La voie des composites
Enfin, la structure même des satellites et des sondes (le corps, les réservoirs, le châssis, et les autres parties mécaniquement sollicitées – voir l’illustration), faisant actuellement appel à des alliages essentiellement à base d’aluminium ou de titane, devrait évoluer vers des composites complexes, à la fois résistants et légers. Ils allieraient métaux et céramiques dans une matrice polymère, où les éléments de renforcement seraient essentiellement des nanostructures à base d’éléments légers (nanotubes de carbone, de nitrure de bore, lamelles de graphène, etc.). Ces matériaux dynamiques permettent de former des structures autoréparatrices, ayant intrinsèquement la possibilité de réduire la formation et d’éliminer la présence de fissures grâce à leur capacité à former de nouvelles liaisons chimiques, de mettre en jeu des forces supramoléculaires, plus faibles que les forces covalentes présentes dans les molécules.
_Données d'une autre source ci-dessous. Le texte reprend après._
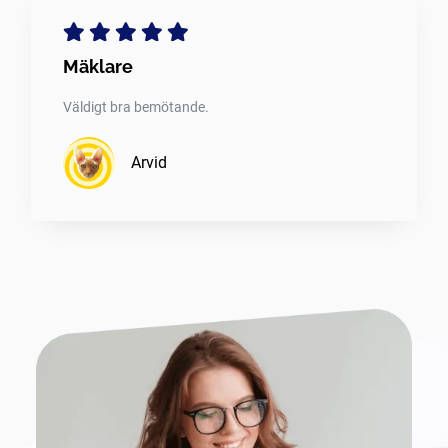
Mäklare
Väldigt bra bemötande.
Arvid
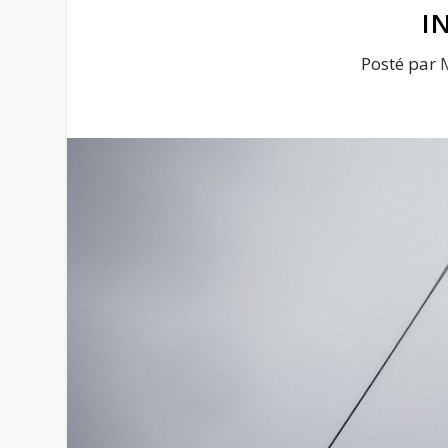
I
Posté par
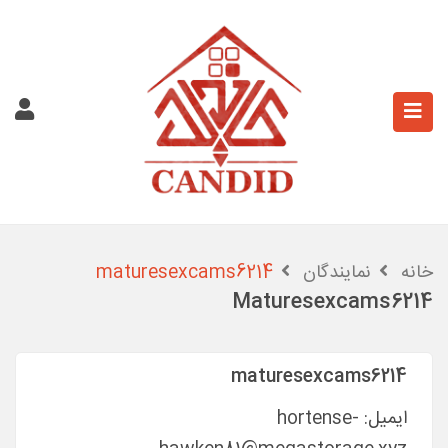
خانه
نمایندگان
maturesexcams6214
Maturesexcams6214
maturesexcams6214
ایمیل:
hortense-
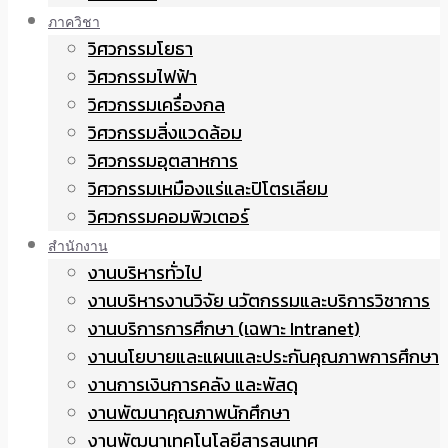
ภาควิชา
วิศวกรรมโยธา
วิศวกรรมไฟฟ้า
วิศวกรรมเครื่องกล
วิศวกรรมสิ่งแวดล้อม
วิศวกรรมอุตสาหการ
วิศวกรรมเหมืองแร่และปิโตรเลียม
วิศวกรรมคอมพิวเตอร์
สำนักงาน
งานบริหารทั่วไป
งานบริหารงานวิจัย นวัตกรรมและบริการวิชาการ
งานบริการการศึกษา (เฉพาะ Intranet)
งานนโยบายและแผนและประกันคุณภาพการศึกษา
งานการเงินการคลัง และพัสดุ
งานพัฒนาคุณภาพนักศึกษา
งานพัฒนาเทคโนโลยีสารสนเทศ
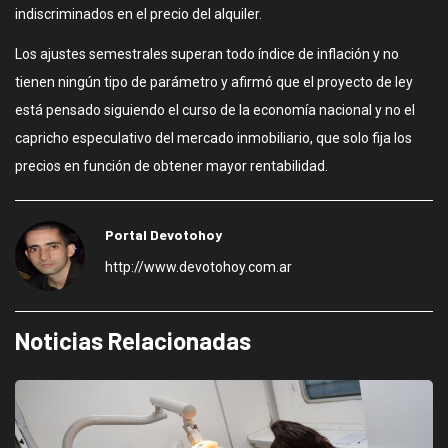
indiscriminados en el precio del alquiler.
Los ajustes semestrales superan todo índice de inflación y no
tienen ningún tipo de parámetro y afirmó que el proyecto de ley
está pensado siguiendo el curso de la economía nacional y no el
capricho especulativo del mercado inmobiliario, que solo fija los
precios en función de obtener mayor rentabilidad.
Portal Devotohoy
http://www.devotohoy.com.ar
Noticias Relacionadas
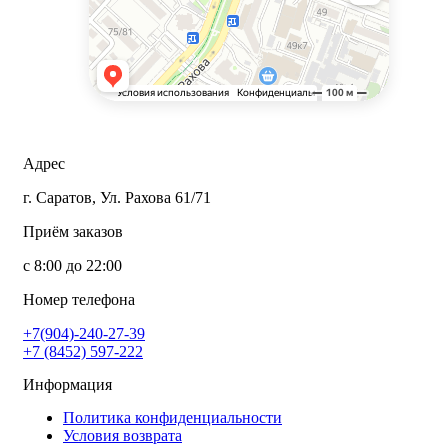
Адрес
г. Саратов, Ул. Рахова 61/71
Приём заказов
с 8:00 до 22:00
Номер телефона
+7(904)-240-27-39
+7 (8452) 597-222
Информация
Политика конфиденциальности
Условия возврата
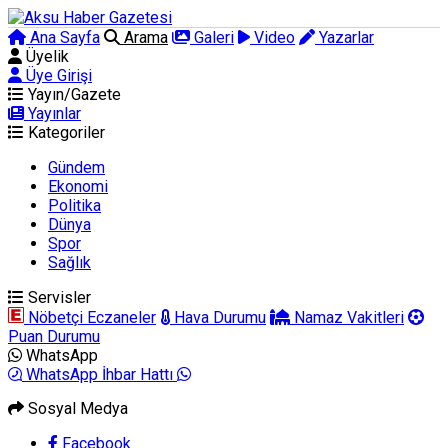
Ana Sayfa
Arama
Galeri
Video
Yazarlar
Üyelik
Üye Girişi
Yayın/Gazete
Yayınlar
Kategoriler
Gündem
Ekonomi
Politika
Dünya
Spor
Sağlık
Servisler
Nöbetçi Eczaneler
Hava Durumu
Namaz Vakitleri
Puan Durumu
WhatsApp
WhatsApp İhbar Hattı
Sosyal Medya
Facebook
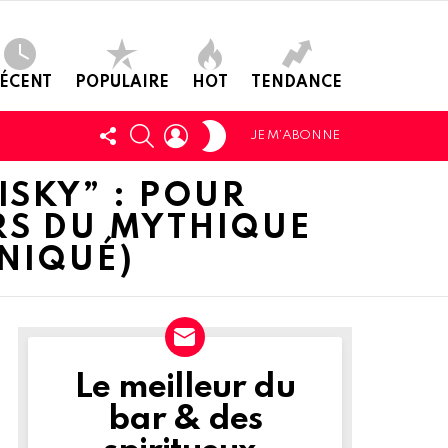
ÉCENT
POPULAIRE
HOT
TENDANCE
SWITCH
SUIVEZ-
CHERCHER
LOGIN
JE M’ABONNE
SKIN
NOUS
ISKY” : POUR
RS DU MYTHIQUE
NIQUÉ)
Le meilleur du
NEWSLETTER
bar & des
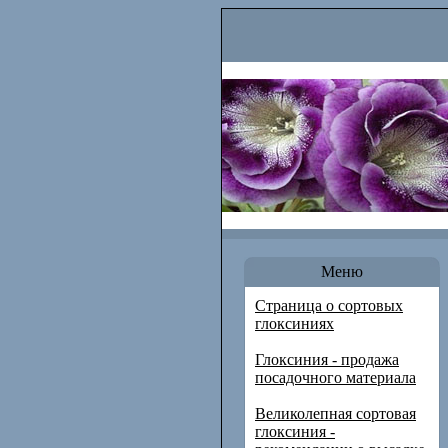
Меню
Страница о сортовых
глоксиниях
Глоксиния - продажа
посадочного материала
Великолепная сортовая
глоксиния -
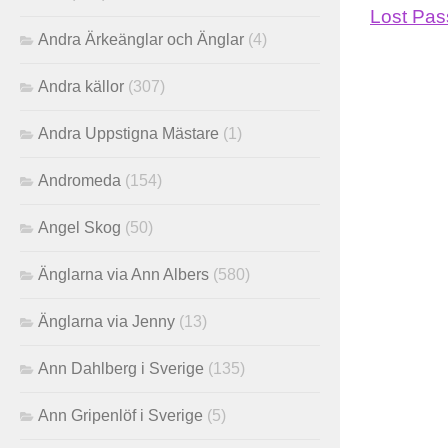
Lost Pa
Andra Ärkeänglar och Änglar
(4)
Andra källor
(307)
Andra Uppstigna Mästare
(1)
Andromeda
(154)
Angel Skog
(50)
Änglarna via Ann Albers
(580)
Änglarna via Jenny
(13)
Ann Dahlberg i Sverige
(135)
Ann Gripenlöf i Sverige
(5)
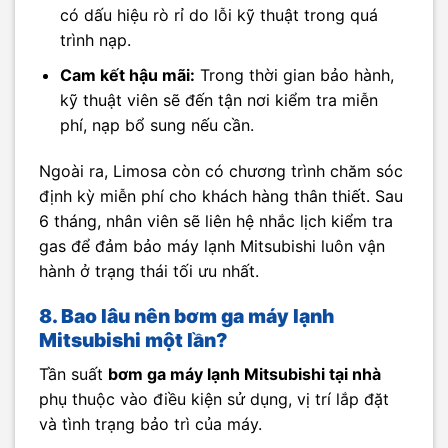
có dấu hiệu rò rỉ do lỗi kỹ thuật trong quá
trình nạp.
Cam kết hậu mãi:
Trong thời gian bảo hành,
kỹ thuật viên sẽ đến tận nơi kiểm tra miễn
phí, nạp bổ sung nếu cần.
Ngoài ra, Limosa còn có chương trình chăm sóc
định kỳ miễn phí cho khách hàng thân thiết. Sau
6 tháng, nhân viên sẽ liên hệ nhắc lịch kiểm tra
gas để đảm bảo máy lạnh Mitsubishi luôn vận
hành ở trạng thái tối ưu nhất.
8. Bao lâu nên bơm ga máy lạnh
Mitsubishi một lần?
Tần suất
bơm ga máy lạnh Mitsubishi tại nhà
phụ thuộc vào điều kiện sử dụng, vị trí lắp đặt
và tình trạng bảo trì của máy.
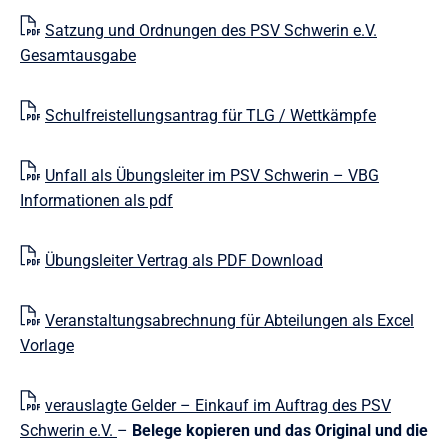
Satzung und Ordnungen des PSV Schwerin e.V.
Gesamtausgabe
Schulfreistellungsantrag für TLG / Wettkämpfe
Unfall als Übungsleiter im PSV Schwerin – VBG
Informationen als pdf
Übungsleiter Vertrag als PDF Download
Veranstaltungsabrechnung für Abteilungen als Excel
Vorlage
verauslagte Gelder – Einkauf im Auftrag des PSV
Schwerin e.V.
–
Belege kopieren und das Original und die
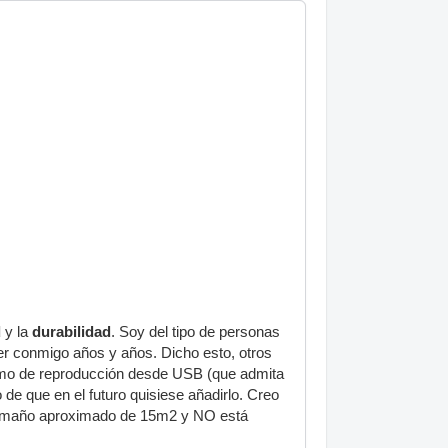
d
y la
durabilidad
. Soy del tipo de personas
r conmigo años y años. Dicho esto, otros
como de reproducción desde USB (que admita
de que en el futuro quisiese añadirlo. Creo
n tamaño aproximado de 15m2 y NO está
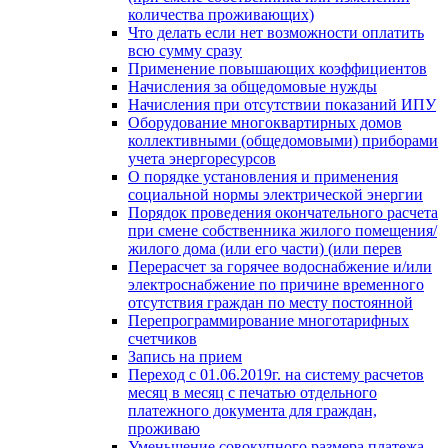
количества проживающих)
Что делать если нет возможности оплатить
всю сумму сразу
Применение повышающих коэффициентов
Начисления за общедомовые нужды
Начисления при отсутствии показаний ИПУ
Оборудование многоквартирных домов
коллективными (общедомовыми) приборами
учета энергоресурсов
О порядке установления и применения
социальной нормы электрической энергии
Порядок проведения окончательного расчета
при смене собственника жилого помещения/
жилого дома (или его части) (или перев
Перерасчет за горячее водоснабжение и/или
электроснабжение по причине временного
отсутствия граждан по месту постоянной
Перепрограммирование многотарифных
счетчиков
Запись на прием
Переход с 01.06.2019г. на систему расчетов
месяц в месяц с печатью отдельного
платежного документа для граждан,
проживаю
Уменьшение совокупного размера платежа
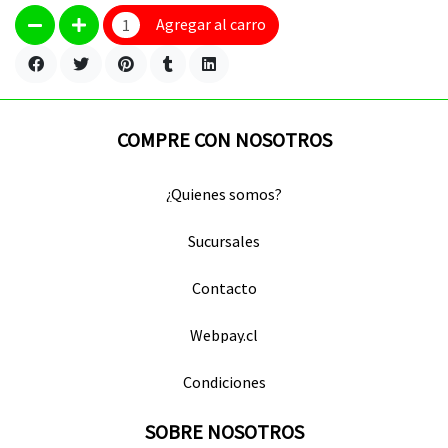
Agregar al carro
COMPRE CON NOSOTROS
¿Quienes somos?
Sucursales
Contacto
Webpay.cl
Condiciones
SOBRE NOSOTROS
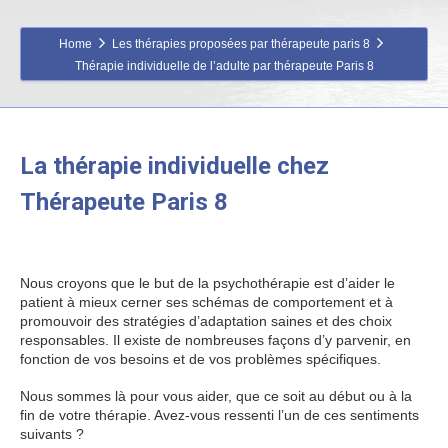
Home
Les thérapies proposées par thérapeute paris 8
Thérapie individuelle de l’adulte par thérapeute Paris 8
La thérapie individuelle chez
Thérapeute Paris 8
thérapie
individuelle
Nous croyons que le but de la psychothérapie est d’aider le
patient à mieux cerner ses schémas de comportement et à
promouvoir des stratégies d’adaptation saines et des choix
responsables. Il existe de nombreuses façons d’y parvenir, en
fonction de vos besoins et de vos problèmes spécifiques.
Nous sommes là pour vous aider, que ce soit au début ou à la
fin de votre thérapie. Avez-vous ressenti l’un de ces sentiments
suivants ?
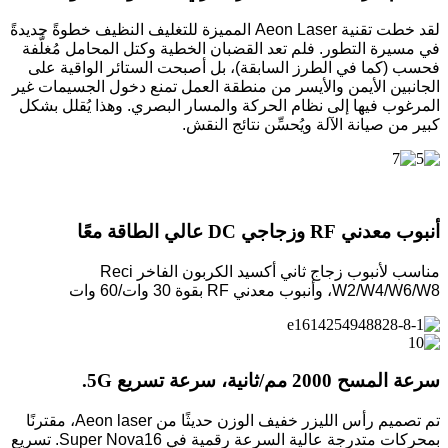
لقد خطت تقنية Aeon Laser المميزة للتغليف النظيف خطوةً جديدةً
في مسيرة التطور. فلم تعد القضبان الخطية وكتل المحامل مُغلَّفة
فحسب (كما في الطرز السابقة)، بل أصبحت الستائر الواقية على
الجانبين الأيمن والأيسر من منطقة العمل تمنع دخول الجسيمات غير
المرغوب فيها إلى نظام الحركة والمسار البصري. وهذا يُقلل بشكل
كبير من صيانة الآلة ويُحسِّن نتائج النقش.
أنبوب معدني RF وزجاجي DC عالي الطاقة معًا
مناسب لأنبوب زجاج ثاني أكسيد الكربون الفاخر Reci
W2/W4/W6/W8، وأنبوب معدني RF بقوة 30 وات/60 وات
سرعة المسح 2000 مم/ثانية، سرعة تسريع 5G.
تم تصميم رأس الليزر خفيف الوزن حديثًا من Aeon laser، مقترنًا
بمحركات متدرجة عالية السرعة رقمية في Super Nova16. تسريع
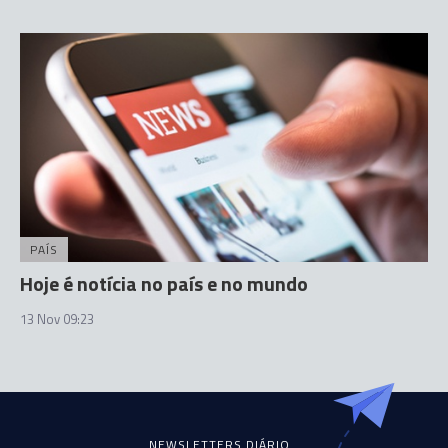
PAÍS
Hoje é notícia no país e no mundo
13 Nov 09:23
NEWSLETTERS DIÁRIO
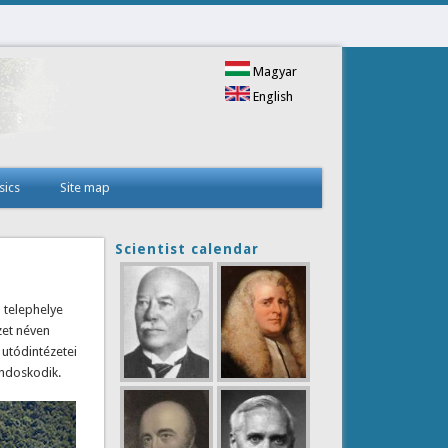
Magyar
English
sics
Site map
Scientist calendar
 telephelye
zet néven
 utódintézetei
is external)
doskodik.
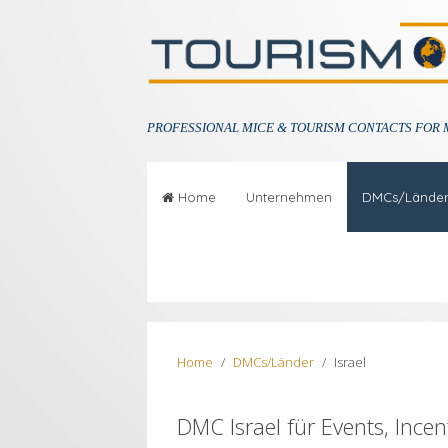
PROFESSIONAL
MICE & TOURISM CONTACTS FOR 
Home
Unternehmen
DMCs/Lände
Home
DMCs/Länder
Israel
DMC Israel für Events, Ince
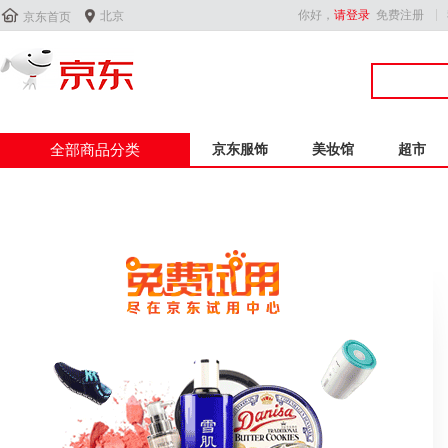


你好，
请登录
免费注册
北京
京东首页
全部商品分类
京东服饰
美妆馆
超市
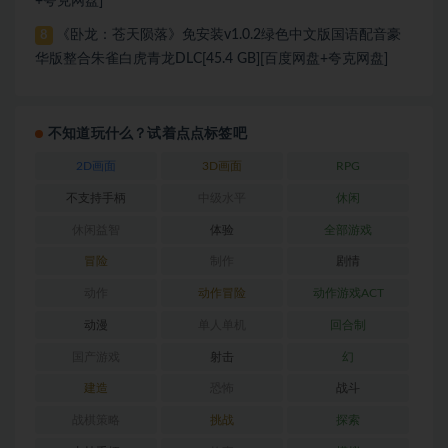
+夸克网盘]
《卧龙：苍天陨落》免安装v1.0.2绿色中文版国语配音豪
8
华版整合朱雀白虎青龙DLC[45.4 GB][百度网盘+夸克网盘]
不知道玩什么？试着点点标签吧
2D画面
3D画面
RPG
不支持手柄
中级水平
休闲
休闲益智
体验
全部游戏
冒险
制作
剧情
动作
动作冒险
动作游戏ACT
动漫
单人单机
回合制
国产游戏
射击
幻
建造
恐怖
战斗
战棋策略
挑战
探索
Les évolutions spectaculaires que nous avons connues depuis quelques années rendent désormais accessibles une nouvelle classe de matériaux dynamiques, autoréparateurs, actifs et avancés. Maîtriser, sur tous les aspects évoqués et d’autres encore exposés dans un article de la revue Advanced Materials, les performances des dispositifs intégrant différents matériaux pour des missions de très longue durée dans l’espace, va nécessiter de mieux comprendre certains aspects fondamentaux. Ce sera d’autant plus vrai qu’il faudra un jour y ajouter un élément nouveau : l’Homme lui-même. ♦
Thierry Belmonte est directeur de recherche au CNRS et actuellement directeur de l’Institut Jean Lamour1, une unité mixte de recherche CNRS-Université de Lorraine dédiée aux matériaux et située à Nancy. Il est un spécialiste des décharges dans les liquides diélectriques dans l’objectif d’élaborer des nanoparticules hors équilibre thermodynamique pour des applications dans le domaine de l’énergie.
- 1. Unité CNRS/ Université de Lorraine.